By Erica Werner
WASHINGTON — The Senate unanimously passed legislation Wednesday to help the victims of human trafficking, ending a tortuous partisan standoff over abortion that also delayed confirmation of President Barack Obama’s attorney general nominee.
The vote was 99-0 to approve the Justice for Victims of Trafficking Act, which expands law enforcement tools to target sex traffickers and creates a new fund to help victims. The House has passed similar legislation and the White House has voiced support.
“We have not fallen deaf to the cries of those who actually need our help, the victims of human trafficking,” said Sen. John Cornyn, R-Texas, the lead GOP sponsor. “This legislation will be instrumental in helping victims of sexual abuse and trafficking recover from a life in bondage.”
The unanimous outcome put a bipartisan punctuation mark on legislation that started out with wide support from both parties, but veered into a partisan cul-de-sac last month when Democrats said they’d noticed language that could expand federal prohibitions on abortion funding. How or why Democrats had failed to see the provision in the first place became a topic of frosty dispute on Capitol Hill, with Republicans pointing out that the bill had unanimously passed committee, and one Democratic senator’s office acknowledging that an aide had in fact known of the abortion language.
At the same time, Attorney General-designate Loretta Lynch languished despite commanding enough votes to be confirmed, because Republican leaders made the decision, never fully explained, to delay her confirmation vote until the trafficking bill was completed. Now that it is, Lynch will get a vote Thursday to replace Eric Holder and become the nation’s first black female attorney general.
The partisan gridlock on the trafficking bill and Lynch made no one look good, and with all sides eager for a resolution Cornyn worked with Sens. Patty Murray, D-Wash., and Democratic Leader Harry Reid of Nevada to arrive at a compromise, which they announced Tuesday. It addresses Democratic concerns about expanding prohibitions on spending federal funds for abortions, by splitting the new victims’ fund into two pieces.
One part of the fund would be made up of fines paid by sex traffickers, and it could not go for health services, rendering the abortion restrictions moot. The other part of the fund, which could go for medical services, builds on $5 million already appropriated by Congress for Community Health Centers, which are already subject to abortion spending prohibitions. The compromise allowed both sides to claim a win since Republicans ensured any money for health services could not go for abortions, while Democrats could say that they had prevented prohibitions on spending federal money for abortions from being expanded to a new source of money.
“An effort to fight back against human trafficking in our country is, without question, no place for gridlock and dysfunction,” Murray said. “It certainly shouldn’t have taken this long but I’m pleased that we were able to work together, find common ground and reach an agreement.”
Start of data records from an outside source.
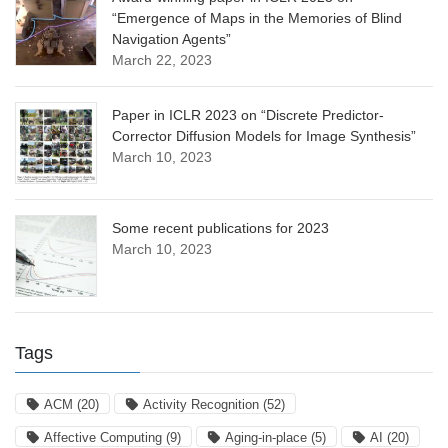
“Emergence of Maps in the Memories of Blind
Navigation Agents”
March 22, 2023
Paper in ICLR 2023 on “Discrete Predictor-
Corrector Diffusion Models for Image Synthesis”
March 10, 2023
Some recent publications for 2023
March 10, 2023
Tags
ACM
(20)
Activity Recognition
(52)
Affective Computing
(9)
Aging-in-place
(5)
AI
(20)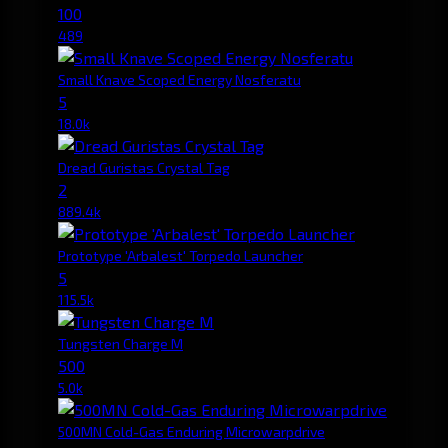
100
489
Small Knave Scoped Energy Nosferatu
5
18.0k
Dread Guristas Crystal Tag
2
889.4k
Prototype 'Arbalest' Torpedo Launcher
5
115.5k
Tungsten Charge M
500
5.0k
500MN Cold-Gas Enduring Microwarpdrive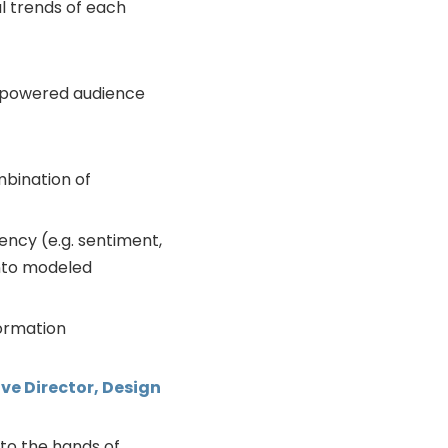
l trends of each
AI-powered audience
bination of
ency (e.g. sentiment,
nto modeled
formation
ve Director, Design
nto the hands of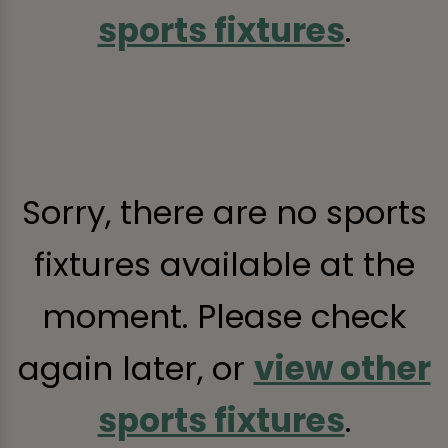
sports fixtures
.
Sorry, there are no sports
fixtures available at the
moment. Please check
again later, or
view other
sports fixtures
.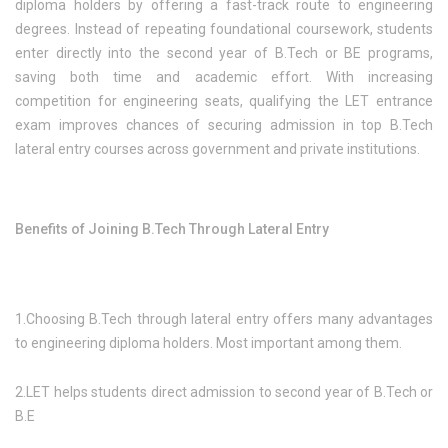
diploma holders by offering a fast-track route to engineering
degrees. Instead of repeating foundational coursework, students
enter directly into the second year of B.Tech or BE programs,
saving both time and academic effort. With increasing
competition for engineering seats, qualifying the LET entrance
exam improves chances of securing admission in top B.Tech
lateral entry courses across government and private institutions.
Benefits of Joining B.Tech Through Lateral Entry
1.Choosing B.Tech through lateral entry offers many advantages
to engineering diploma holders. Most important among them.
2.LET helps students direct admission to second year of B.Tech or
B.E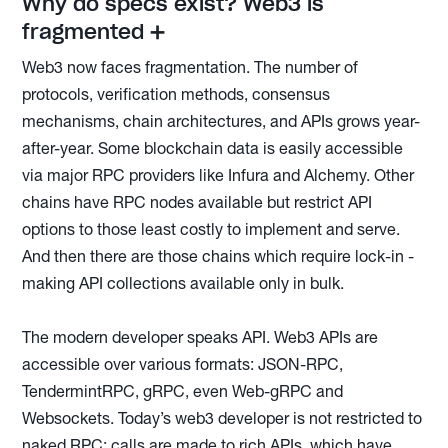
Why do specs exist? Web3 is
fragmented ➕
Web3 now faces fragmentation. The number of
protocols, verification methods, consensus
mechanisms, chain architectures, and APIs grows year-
after-year. Some blockchain data is easily accessible
via major RPC providers like Infura and Alchemy. Other
chains have RPC nodes available but restrict API
options to those least costly to implement and serve.
And then there are those chains which require lock-in -
making API collections available only in bulk.
The modern developer speaks API. Web3 APIs are
accessible over various formats: JSON-RPC,
TendermintRPC, gRPC, even Web-gRPC and
Websockets. Today’s web3 developer is not restricted to
naked RPC; calls are made to rich APIs, which have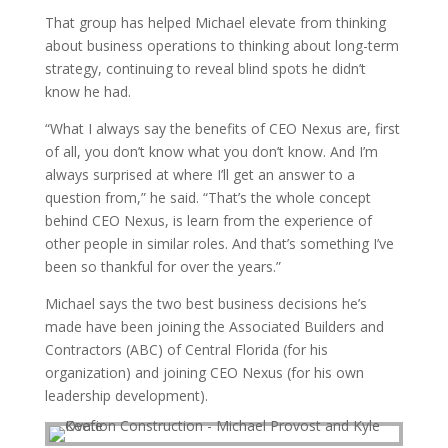
That group has helped Michael elevate from thinking
about business operations to thinking about long-term
strategy, continuing to reveal blind spots he didn’t
know he had.
“What I always say the benefits of CEO Nexus are, first
of all, you don’t know what you don’t know. And I’m
always surprised at where I’ll get an answer to a
question from,” he said. “That’s the whole concept
behind CEO Nexus, is learn from the experience of
other people in similar roles. And that’s something I’ve
been so thankful for over the years.”
Michael says the two best business decisions he’s
made have been joining the Associated Builders and
Contractors (ABC) of Central Florida (for his
organization) and joining CEO Nexus (for his own
leadership development).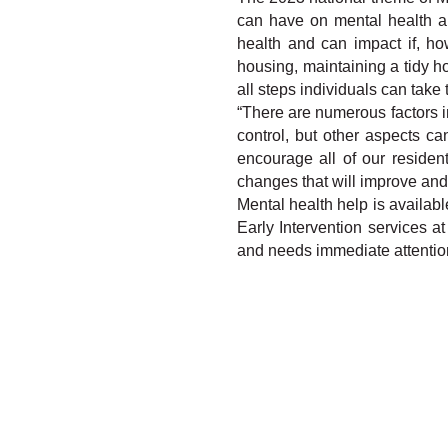
can have on mental health and
health and can impact if, ho
housing, maintaining a tidy 
all steps individuals can take
“There are numerous factors in
control, but other aspects c
encourage all of our residen
changes that will improve and 
Mental health help is availabl
Early Intervention services a
and needs immediate attention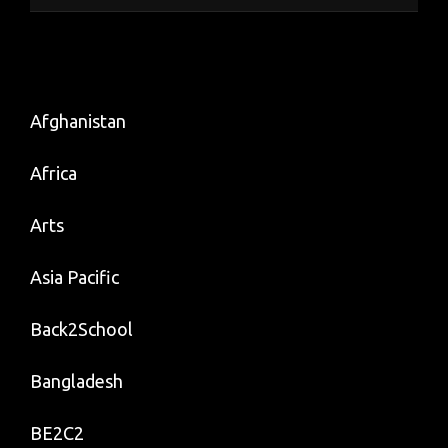
Afghanistan
Africa
Arts
Asia Pacific
Back2School
Bangladesh
BE2C2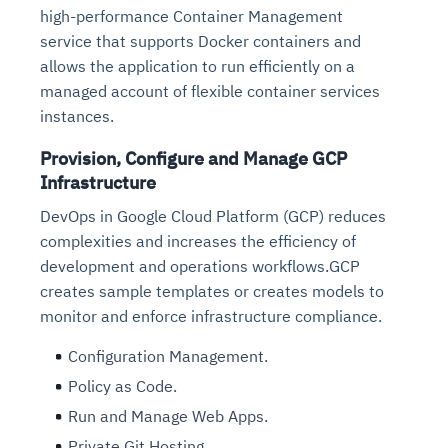
high-performance Container Management
service that supports Docker containers and
allows the application to run efficiently on a
managed account of flexible container services
instances.
Provision, Configure and Manage GCP
Infrastructure
DevOps in Google Cloud Platform (GCP) reduces
complexities and increases the efficiency of
development and operations workflows.GCP
creates sample templates or creates models to
monitor and enforce infrastructure compliance.
Configuration Management.
Policy as Code.
Run and Manage Web Apps.
Private Git Hosting.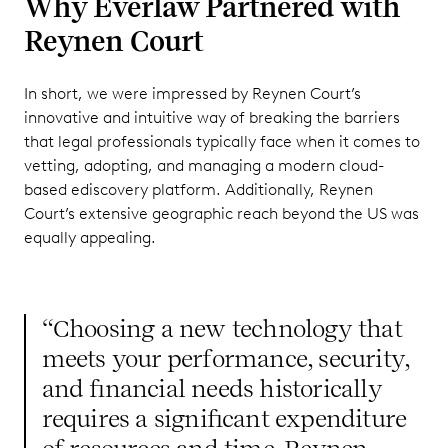
Why Everlaw Partnered with
Reynen Court
In short, we were impressed by Reynen Court’s
innovative and intuitive way of breaking the barriers
that legal professionals typically face when it comes to
vetting, adopting, and managing a modern cloud-
based ediscovery platform. Additionally, Reynen
Court’s extensive geographic reach beyond the US was
equally appealing.
“Choosing a new technology that
meets your performance, security,
and financial needs historically
requires a significant expenditure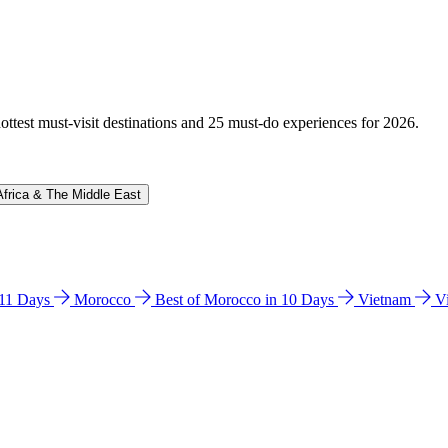
hottest must-visit destinations and 25 must-do experiences for 2026.
Africa & The Middle East
n 11 Days
Morocco
Best of Morocco in 10 Days
Vietnam
V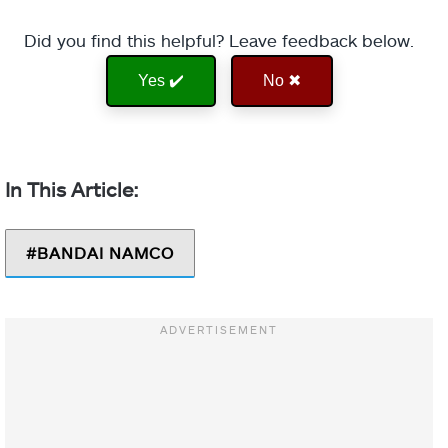
Did you find this helpful? Leave feedback below.
Yes ✔️
No ✖
BANDAI NAMCO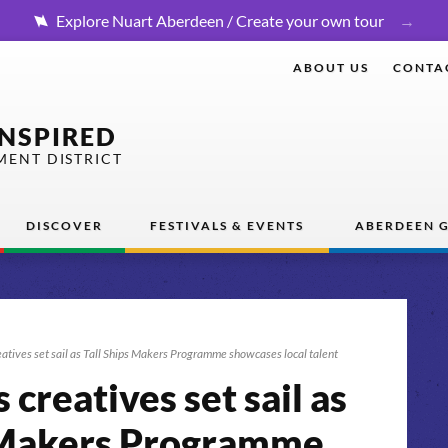
Explore Nuart Aberdeen / Create your own tour
ABOUT US
CONTA
INSPIRED
MENT DISTRICT
DISCOVER
FESTIVALS & EVENTS
ABERDEEN G
atives set sail as Tall Ships Makers Programme showcases local talent
creatives set sail as
s Makers Programme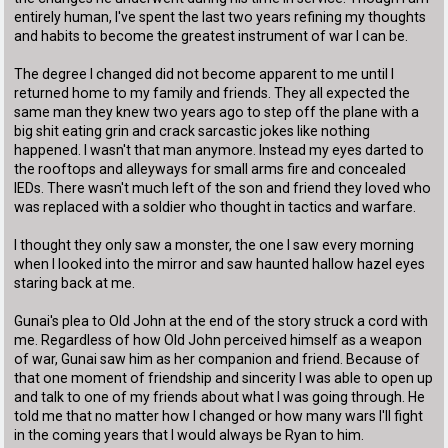
entirely human, I've spent the last two years refining my thoughts
and habits to become the greatest instrument of war I can be.
The degree I changed did not become apparent to me until I
returned home to my family and friends. They all expected the
same man they knew two years ago to step off the plane with a
big shit eating grin and crack sarcastic jokes like nothing
happened. I wasn't that man anymore. Instead my eyes darted to
the rooftops and alleyways for small arms fire and concealed
IEDs. There wasn't much left of the son and friend they loved who
was replaced with a soldier who thought in tactics and warfare.
I thought they only saw a monster, the one I saw every morning
when I looked into the mirror and saw haunted hallow hazel eyes
staring back at me.
Gunai's plea to Old John at the end of the story struck a cord with
me. Regardless of how Old John perceived himself as a weapon
of war, Gunai saw him as her companion and friend. Because of
that one moment of friendship and sincerity I was able to open up
and talk to one of my friends about what I was going through. He
told me that no matter how I changed or how many wars I'll fight
in the coming years that I would always be Ryan to him.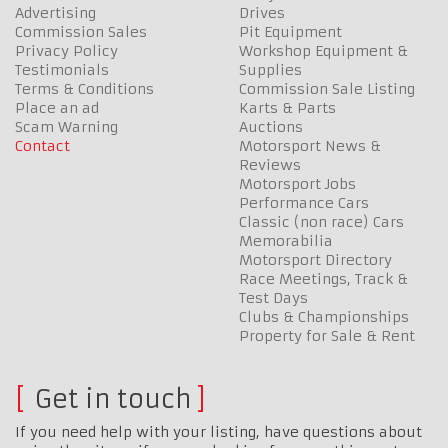
Advertising
Drives
Commission Sales
Pit Equipment
Privacy Policy
Workshop Equipment &
Testimonials
Supplies
Terms & Conditions
Commission Sale Listing
Place an ad
Karts & Parts
Scam Warning
Auctions
Contact
Motorsport News &
Reviews
Motorsport Jobs
Performance Cars
Classic (non race) Cars
Memorabilia
Motorsport Directory
Race Meetings, Track &
Test Days
Clubs & Championships
Property for Sale & Rent
Get in touch
If you need help with your listing, have questions about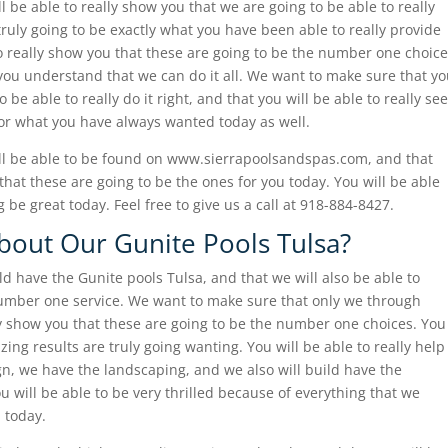
 be able to really show you that we are going to be able to really
truly going to be exactly what you have been able to really provide
to really show you that these are going to be the number one choice
p you understand that we can do it all. We want to make sure that y
o be able to really do it right, and that you will be able to really see
for what you have always wanted today as well.
ll be able to be found on www.sierrapoolsandspas.com, and that
 that these are going to be the ones for you today. You will be able
g be great today. Feel free to give us a call at 918-884-8427.
out Our Gunite Pools Tulsa?
ld have the Gunite pools Tulsa, and that we will also be able to
number one service. We want to make sure that only we through
lly show you that these are going to be the number one choices. You
zing results are truly going wanting. You will be able to really help
n, we have the landscaping, and we also will build have the
ou will be able to be very thrilled because of everything that we
 today.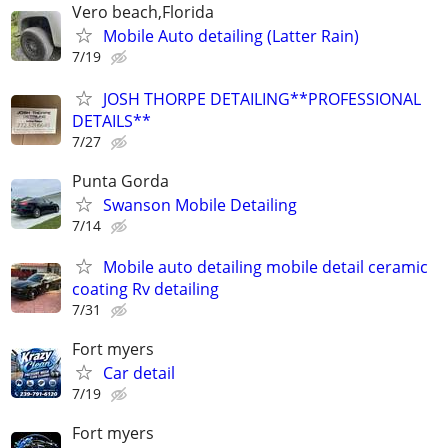
Vero beach,Florida
Mobile Auto detailing (Latter Rain)
7/19
JOSH THORPE DETAILING**PROFESSIONAL
DETAILS**
7/27
Punta Gorda
Swanson Mobile Detailing
7/14
Mobile auto detailing mobile detail ceramic
coating Rv detailing
7/31
Fort myers
Car detail
7/19
Fort myers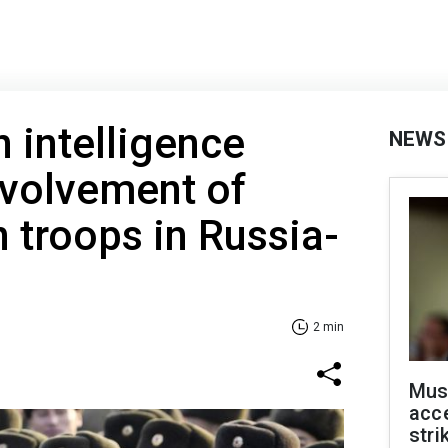
 intelligence
NEWS
nvolvement of
 troops in Russia-
2 min
Mus
acce
stri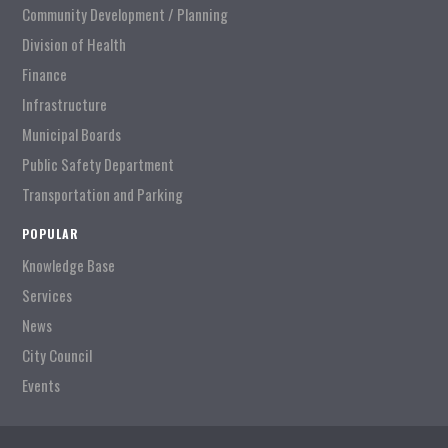
Community Development / Planning
Division of Health
Finance
Infrastructure
Municipal Boards
Public Safety Department
Transportation and Parking
POPULAR
Knowledge Base
Services
News
City Council
Events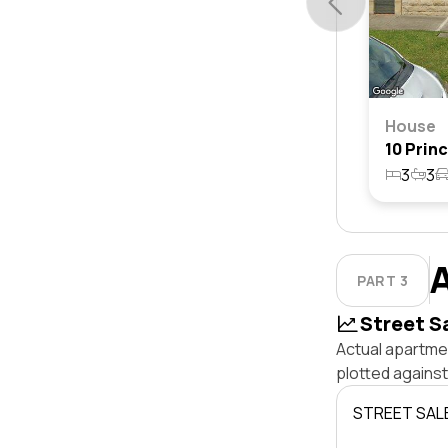
House
3
3
PART 3
Street S
Actual apartme
plotted agains
STREET SAL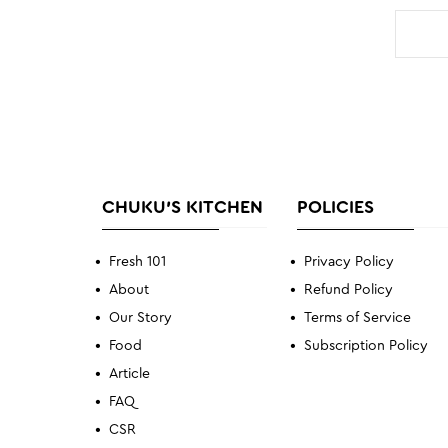
CHUKU'S KITCHEN
POLICIES
Fresh 101
Privacy Policy
About
Refund Policy
Our Story
Terms of Service
Food
Subscription Policy
Article
FAQ
CSR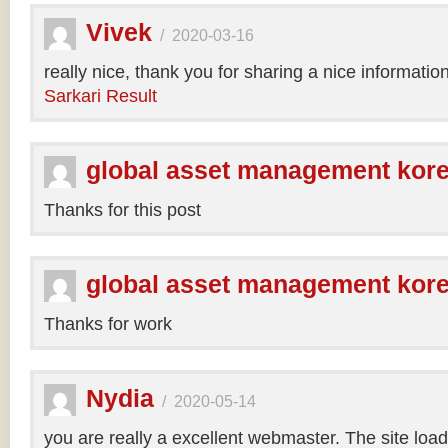
Vivek
/
2020-03-16
really nice, thank you for sharing a nice informatio
Sarkari Result
global asset management kor
Thanks for this post
global asset management kor
Thanks for work
Nydia
/
2020-05-14
you are really a excellent webmaster. The site loa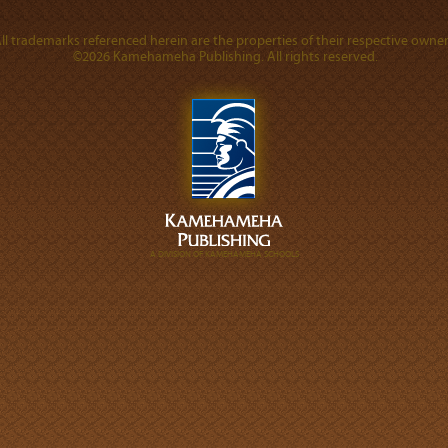
ll trademarks referenced herein are the properties of their respective owner
©2026 Kamehameha Publishing. All rights reserved.
A DIVISION OF KAMEHAMEHA SCHOOLS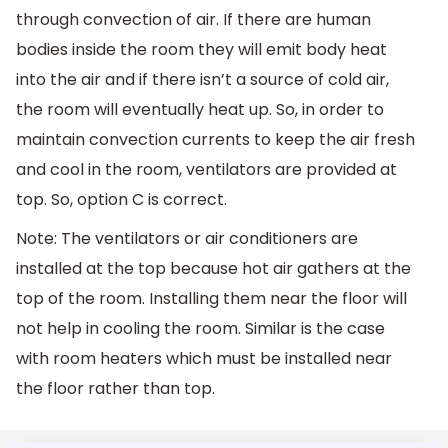
through convection of air. If there are human
bodies inside the room they will emit body heat
into the air and if there isn’t a source of cold air,
the room will eventually heat up. So, in order to
maintain convection currents to keep the air fresh
and cool in the room, ventilators are provided at
top. So, option C is correct.
Note: The ventilators or air conditioners are
installed at the top because hot air gathers at the
top of the room. Installing them near the floor will
not help in cooling the room. Similar is the case
with room heaters which must be installed near
the floor rather than top.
With the bill finally greased for passage following announcement of the abortion compromise, Republican leaders staved off one final partisan controversy by persuading conservatives in the caucus to hold back on a handful of immigration-related amendments they wanted to offer. Sen. Jeff Sessions, R-Ala., said he was urged to pull back an amendment that would have allowed for punishing people for immigrating illegally with their kids or other family members.
“I yielded to higher authorities against my better judgment. … We ended up with no immigration amendments,” Sessions said. “They wanted another bipartisan accomplishment and it wouldn’t have achieved it.”
The amendments that did get attached to the bill passed with little controversy, though one, by Sen. Mark Kirk, R-Ill., drew concerns from at least one advocacy group. The measure would make it illegal for websites or social media sites to “knowingly” sell advertisements for sex services involving minors. A pro-privacy group, the Center for Democracy and Technology, said the measure was so vaguely written that it potentially makes every U.S. company that hosts web content subject to criminal prosecution.